Recently, my Aunt Kelley died. Outside of my nuclear family, she is the family member I was closest to. She bore the title of my mentor, which I think she actually awarded to herself over 20 years ago, and it stuck! She was so ready to meet Jesus, and though we are devastated and sick with grief, we cling to the knowledge that we will see her again.
In unexpected moments, I see evidence of her in my home. I see the gift she gave us nearly 8 years ago when Tim and I married on display on a shelf. Nestled in the baby doll bed in Harry’s room, I see the soft “Harry bear” she chose for him when he was born. She chose these gifts and explicitly shared that she wanted them to be things by which we would always remember her.
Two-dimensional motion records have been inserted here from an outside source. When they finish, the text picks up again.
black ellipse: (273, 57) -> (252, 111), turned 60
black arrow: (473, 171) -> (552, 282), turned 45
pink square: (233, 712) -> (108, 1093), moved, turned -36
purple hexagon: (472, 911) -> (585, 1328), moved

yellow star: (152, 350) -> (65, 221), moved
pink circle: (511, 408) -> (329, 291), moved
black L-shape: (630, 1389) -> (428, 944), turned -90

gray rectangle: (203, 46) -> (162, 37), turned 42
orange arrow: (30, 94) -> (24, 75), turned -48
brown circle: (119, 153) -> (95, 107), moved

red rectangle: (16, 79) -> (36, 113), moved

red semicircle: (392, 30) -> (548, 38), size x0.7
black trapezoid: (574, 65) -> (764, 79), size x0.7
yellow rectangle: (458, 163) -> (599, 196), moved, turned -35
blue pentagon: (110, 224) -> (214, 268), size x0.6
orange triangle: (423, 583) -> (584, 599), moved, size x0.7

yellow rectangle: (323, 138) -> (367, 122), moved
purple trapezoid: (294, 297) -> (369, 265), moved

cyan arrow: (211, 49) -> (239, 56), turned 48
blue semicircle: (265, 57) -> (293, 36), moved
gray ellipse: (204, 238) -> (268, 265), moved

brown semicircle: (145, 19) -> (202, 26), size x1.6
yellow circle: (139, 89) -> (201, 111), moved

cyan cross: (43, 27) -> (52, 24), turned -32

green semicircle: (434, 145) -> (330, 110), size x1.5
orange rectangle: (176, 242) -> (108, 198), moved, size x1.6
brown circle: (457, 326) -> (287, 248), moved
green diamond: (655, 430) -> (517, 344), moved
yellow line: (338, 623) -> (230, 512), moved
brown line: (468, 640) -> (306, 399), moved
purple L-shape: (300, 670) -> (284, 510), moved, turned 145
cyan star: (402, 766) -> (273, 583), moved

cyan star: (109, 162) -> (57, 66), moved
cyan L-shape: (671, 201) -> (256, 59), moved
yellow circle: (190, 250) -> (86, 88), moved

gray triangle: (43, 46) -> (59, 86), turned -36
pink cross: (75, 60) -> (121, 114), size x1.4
She wanted to leave a legacy of her love for us with tangible things that would stand the test of time–and she did.
Death forces a lot of introspection. Today I ponder what legacy am I leaving–whether tangible or intangible. As someone who loves to write and loves greeting cards, I have shared tangible words with those I love many times over the years. But tangible things are really only reminders of a person and the intangible legacy that person has left behind.
What legacy will I leave? In my harshest moments, I think my legacy is a sarcastic, cynical take on the world. But what I want it to be is a woman who loved Jesus, who prioritized her family, and who was transparent about the challenges faced–even the taboo ones like drinking too much and the times when marriage and parenting are really, really hard. (Of course, all of that with a healthy sprinkle of my sarcastic, cynical take on the world…)
My Aunt Kelley left a legacy of telling it to you straight and never being afraid to state the truth, even when it was unpopular or not well-received. She was unabashedly excited to meet the Lord and would tell you all about it. I can’t wait to see her again.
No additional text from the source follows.